BIND 9.20 Resolver performance compared to 9.18
In this post, we will show that BIND 9.20 compares favorably with 9.
Read postIn this post, we will show that BIND 9.20 compares favorably with 9.18, providing faster responses to clients, both with a cold cache and after the cache is filled. In low-traffic scenarios, BIND 9.20 can consume more memory than 9.18, but as traffic increases, BIND 9.20 uses less memory than BIND 9.18.
We run performance tests continually as part of our development process, but the detailed results are more relevant to the development team than to users. Periodically we publish performance benchmarks so that users considering an upgrade can assess the likely performance change in their own deployment.
This article focuses on benchmarking resolver performance, using a methodology that aims to provide near-real-world performance results for resolvers. Our methodology has not changed significantly since our 2021 blog post, but for ease of reading we have repeated the description of the test methodology. If you are already familiar with our test methodology, scroll down until you see the charts for the results.
Resolvers don’t know any DNS answers by themselves; they have to contact authoritative servers to obtain individual bits of information and then use them to assemble the final answer. Resolvers are built around the concept of DNS caching. The cache stores DNS records previously retrieved from authoritative servers. Individual records are stored in a cache up to the time limit specified by the authoritative server (Time To Live, or TTL). Caching greatly improves scalability.
Any DNS query which can be fully answered from cache (a so-called “cache hit”) is answered blazingly fast from the DNS resolver’s memory. On the other hand, any DNS query which requires a round-trip to authoritative servers (a “cache miss”) is bound to be orders of magnitude slower. Moreover, cache miss queries consume more resources because the resolver has to keep the intermediate query state in its memory until all information arrives.

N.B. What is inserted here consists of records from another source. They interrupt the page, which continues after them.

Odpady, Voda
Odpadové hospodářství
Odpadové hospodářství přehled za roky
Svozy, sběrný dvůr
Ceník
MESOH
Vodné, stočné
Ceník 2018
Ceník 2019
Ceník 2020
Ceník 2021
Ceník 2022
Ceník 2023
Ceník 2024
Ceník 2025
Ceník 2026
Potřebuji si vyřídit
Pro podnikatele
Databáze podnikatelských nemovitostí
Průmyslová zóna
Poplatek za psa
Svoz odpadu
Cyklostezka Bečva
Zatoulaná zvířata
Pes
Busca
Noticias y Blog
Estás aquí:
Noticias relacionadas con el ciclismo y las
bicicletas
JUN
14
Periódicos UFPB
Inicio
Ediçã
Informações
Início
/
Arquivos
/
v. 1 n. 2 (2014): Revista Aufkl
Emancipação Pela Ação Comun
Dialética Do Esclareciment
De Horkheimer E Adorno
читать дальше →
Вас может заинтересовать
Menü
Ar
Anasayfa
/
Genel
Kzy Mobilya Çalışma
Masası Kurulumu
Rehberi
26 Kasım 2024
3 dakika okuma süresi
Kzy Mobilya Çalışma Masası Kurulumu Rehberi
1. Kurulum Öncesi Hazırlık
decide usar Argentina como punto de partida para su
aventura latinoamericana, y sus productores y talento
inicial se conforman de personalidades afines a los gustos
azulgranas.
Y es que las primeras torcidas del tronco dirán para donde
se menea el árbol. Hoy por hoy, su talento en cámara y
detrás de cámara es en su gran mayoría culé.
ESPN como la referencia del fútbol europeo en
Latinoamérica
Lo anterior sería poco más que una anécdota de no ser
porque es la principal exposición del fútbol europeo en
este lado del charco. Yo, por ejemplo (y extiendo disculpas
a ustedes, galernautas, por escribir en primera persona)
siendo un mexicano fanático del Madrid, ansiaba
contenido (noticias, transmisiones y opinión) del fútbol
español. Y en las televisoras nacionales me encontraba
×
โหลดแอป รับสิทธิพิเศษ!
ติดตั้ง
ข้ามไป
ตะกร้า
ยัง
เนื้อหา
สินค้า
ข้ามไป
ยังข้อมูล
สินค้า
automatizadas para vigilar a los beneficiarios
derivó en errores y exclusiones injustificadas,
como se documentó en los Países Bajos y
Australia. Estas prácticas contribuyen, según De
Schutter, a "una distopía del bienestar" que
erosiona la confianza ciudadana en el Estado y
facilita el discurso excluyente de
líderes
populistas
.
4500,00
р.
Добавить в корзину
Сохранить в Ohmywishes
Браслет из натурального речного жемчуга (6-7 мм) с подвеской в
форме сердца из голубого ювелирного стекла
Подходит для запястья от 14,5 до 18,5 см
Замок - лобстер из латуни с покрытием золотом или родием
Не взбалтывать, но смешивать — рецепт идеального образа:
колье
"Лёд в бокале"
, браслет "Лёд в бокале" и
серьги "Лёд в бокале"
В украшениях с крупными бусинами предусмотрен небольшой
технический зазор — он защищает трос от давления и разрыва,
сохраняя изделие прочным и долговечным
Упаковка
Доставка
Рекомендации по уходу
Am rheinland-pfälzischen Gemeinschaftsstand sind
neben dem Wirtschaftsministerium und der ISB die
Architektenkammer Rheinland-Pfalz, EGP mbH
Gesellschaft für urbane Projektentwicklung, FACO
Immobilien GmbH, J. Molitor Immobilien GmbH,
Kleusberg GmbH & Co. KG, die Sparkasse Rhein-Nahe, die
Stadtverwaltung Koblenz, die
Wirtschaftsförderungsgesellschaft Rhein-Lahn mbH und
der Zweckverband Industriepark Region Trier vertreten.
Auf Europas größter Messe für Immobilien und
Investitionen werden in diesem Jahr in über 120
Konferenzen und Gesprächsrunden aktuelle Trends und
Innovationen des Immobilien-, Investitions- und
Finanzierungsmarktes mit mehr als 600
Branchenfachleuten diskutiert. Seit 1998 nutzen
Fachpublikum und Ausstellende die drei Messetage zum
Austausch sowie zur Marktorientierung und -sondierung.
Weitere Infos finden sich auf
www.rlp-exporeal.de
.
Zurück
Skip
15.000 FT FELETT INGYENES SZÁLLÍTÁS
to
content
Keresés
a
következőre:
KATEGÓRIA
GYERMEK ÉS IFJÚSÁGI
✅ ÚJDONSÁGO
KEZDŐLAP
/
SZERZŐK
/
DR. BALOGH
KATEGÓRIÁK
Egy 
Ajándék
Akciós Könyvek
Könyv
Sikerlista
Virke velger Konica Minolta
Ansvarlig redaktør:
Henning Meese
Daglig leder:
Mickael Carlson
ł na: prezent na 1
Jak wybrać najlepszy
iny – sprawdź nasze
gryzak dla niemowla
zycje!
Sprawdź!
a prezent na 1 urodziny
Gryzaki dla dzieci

This very principle of the DNS resolver has significant implications for benchmarking: in theoretical terms, each DNS query potentially changes the state of the DNS resolver cache, depending on its timing. In other words, queries are not independent of each other. Any change to how (and when) we query the resolver can impact measurement results.
In more practical terms, this implies a list of variables that we have to replicate:
The traditional approach implemented, e.g., in ISC’s Perflab or using the venerable resperf tool, cannot provide realistic results because it ignores most of these variables.
The second implication is that even the traditional QPS metric (queries answered per second) alone is too limited when evaluating resolver performance: it does not express the type of queries, answer sizes and TTLs, query timing, etc.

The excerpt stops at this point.